* Exercise goal
Output each of the entries exactly, skipping every picture they contain.

### Dataset records

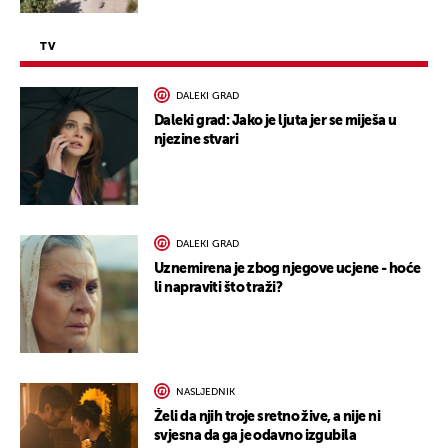
TV
DALEKI GRAD
Daleki grad: Jako je ljuta jer se miješa u
njezine stvari
DALEKI GRAD
Uznemirena je zbog njegove ucjene - hoće
li napraviti što traži?
NASLJEDNIK
Želi da njih troje sretno žive, a nije ni
svjesna da ga je odavno izgubila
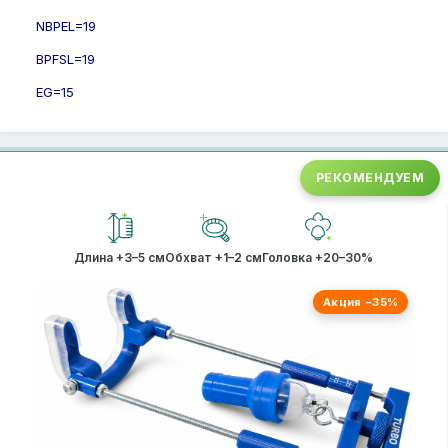
NBPEL=19
BPFSL=19
EG=15
РЕКОМЕНДУЕМ
Длина +3–5 см
Обхват +1–2 см
Головка +20–30%
Акция −35%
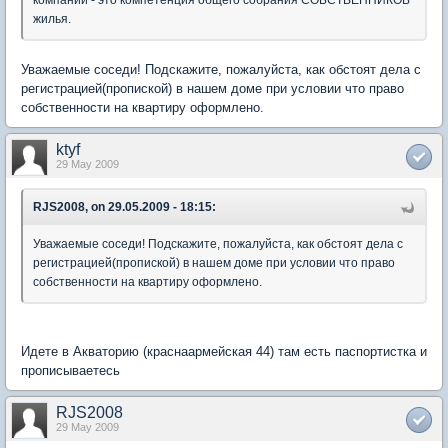
компании - это компетенция общего собрания СОБСТВЕННИКОВ
жилья.
Уважаемые соседи! Подскажите, пожалуйста, как обстоят дела с
регистрацией(пропиской) в нашем доме при условии что право
собственности на квартиру оформлено.
ktyf
29 May 2009
RJS2008, on 29.05.2009 - 18:15:
Уважаемые соседи! Подскажите, пожалуйста, как обстоят дела с
регистрацией(пропиской) в нашем доме при условии что право
собственности на квартиру оформлено.
Идете в Акваторию (краснаармейская 44) там есть паспортистка и
прописываетесь
RJS2008
29 May 2009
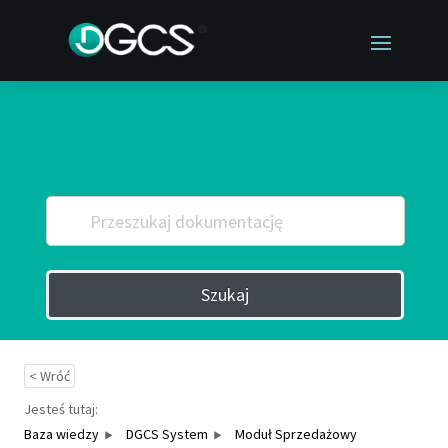
Przeszukaj Bazę wiedzy po
słowach kluczowych
Szukaj
< Wróć
Jesteś tutaj:
Baza wiedzy
DGCS System
Moduł Sprzedażowy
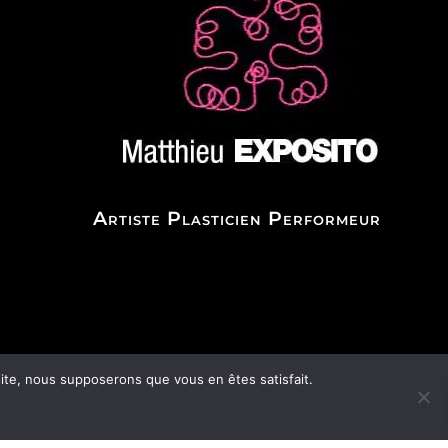
Artiste Plasticien Performeur
 site, nous supposerons que vous en êtes satisfait.
n by
Atoupro Webmarketing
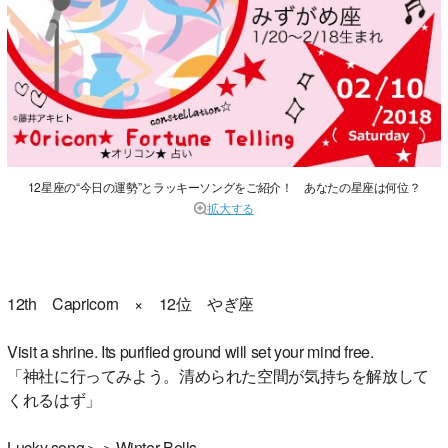
12星座の“今日の運勢”とラッキーソングをご紹介！ あなたの星座は何位？
拡大する
12th Capricorn × 12位 やぎ座
Visit a shrine. Its purified ground will set your mind free.
「神社に行ってみよう。清められた空間が気持ちを解放して
くれるはず」
Lucky song＞＞Winter Bells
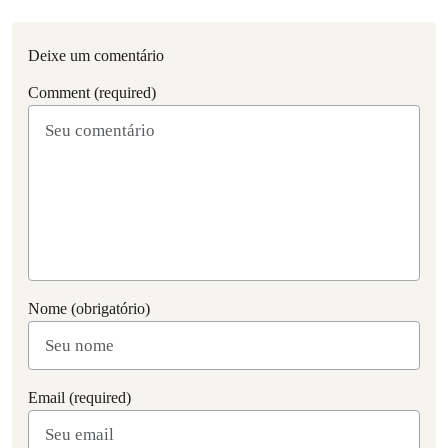
Deixe um comentário
Comment (required)
Nome (obrigatório)
Email (required)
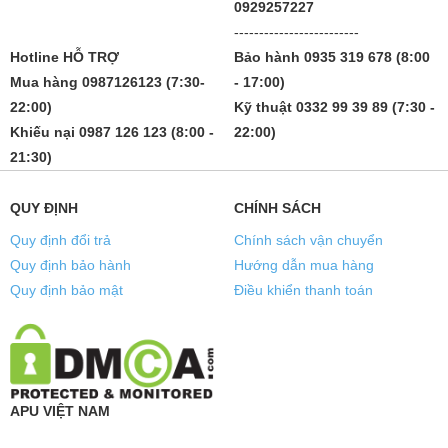
0929257227
-------------------------
Hotline HỖ TRỢ
Bảo hành 0935 319 678 (8:00
Mua hàng 0987126123 (7:30-
- 17:00)
22:00)
Kỹ thuật 0332 99 39 89 (7:30 -
Khiếu nại 0987 126 123 (8:00 -
22:00)
21:30)
QUY ĐỊNH
CHÍNH SÁCH
Quy định đổi trả
Chính sách vận chuyển
Quy định bảo hành
Hướng dẫn mua hàng
Quy định bảo mật
Điều khiển thanh toán
APU VIỆT NAM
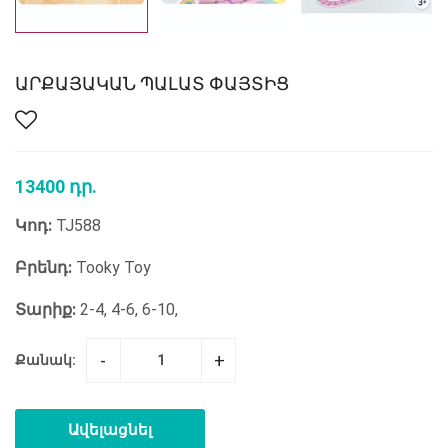
ԱՐՔԱՅԱԿԱՆ ՊԱԼԱՏ ՓԱՅՏԻՑ
13400 դր.
Կոդ:
TJ588
Բրենդ:
Tooky Toy
Տարիք:
2-4, 4-6, 6-10,
-
+
Քանակ:
Ավելացնել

######

* Result for this task
TV
DALEKI GRAD
Daleki grad: Jako je ljuta jer se miješa u
njezine stvari
DALEKI GRAD
Uznemirena je zbog njegove ucjene - hoće
li napraviti što traži?
NASLJEDNIK
Želi da njih troje sretno žive, a nije ni
svjesna da ga je odavno izgubila
NBPEL=19
BPFSL=19
EG=15
РЕКОМЕНДУЕМ
Длина +3–5 см
Обхват +1–2 см
Головка +20–30%
Акция −35%
компании - это компетенция общего собрания СОБСТВЕННИКОВ
жилья.
Уважаемые соседи! Подскажите, пожалуйста, как обстоят дела с
регистрацией(пропиской) в нашем доме при условии что право
собственности на квартиру оформлено.
ktyf
29 May 2009
RJS2008, on 29.05.2009 - 18:15:
Уважаемые соседи! Подскажите, пожалуйста, как обстоят дела с
регистрацией(пропиской) в нашем доме при условии что право
собственности на квартиру оформлено.
Идете в Акваторию (краснаармейская 44) там есть паспортистка и
прописываетесь
RJS2008
29 May 2009
Przeszukaj Bazę wiedzy po
słowach kluczowych
Szukaj
< Wróć
Jesteś tutaj:
Baza wiedzy
DGCS System
Moduł Sprzedażowy
Artiste Plasticien Performeur
 site, nous supposerons que vous en êtes satisfait.
n by
Atoupro Webmarketing
12星座の“今日の運勢”とラッキーソングをご紹介！ あなたの星座は何位？
拡大する
12th Capricorn × 12位 やぎ座
Visit a shrine. Its purified ground will set your mind free.
「神社に行ってみよう。清められた空間が気持ちを解放して
くれるはず」
Lucky song＞＞Winter Bells
Deixe um comentário
Comment (required)
Nome (obrigatório)
Email (required)
0929257227
-------------------------
Hotline HỖ TRỢ
Bảo hành 0935 319 678 (8:00
Mua hàng 0987126123 (7:30-
- 17:00)
22:00)
Kỹ thuật 0332 99 39 89 (7:30 -
Khiếu nại 0987 126 123 (8:00 -
22:00)
21:30)
QUY ĐỊNH
CHÍNH SÁCH
Quy định đổi trả
Chính sách vận chuyển
Quy định bảo hành
Hướng dẫn mua hàng
Quy định bảo mật
Điều khiển thanh toán
APU VIỆT NAM
ԱՐՔԱՅԱԿԱՆ ՊԱԼԱՏ ՓԱՅՏԻՑ
13400 դր.
Կոդ:
TJ588
Բրենդ:
Tooky Toy
Տարիք:
2-4, 4-6, 6-10,
-
+
Քանակ:
Ավելացնել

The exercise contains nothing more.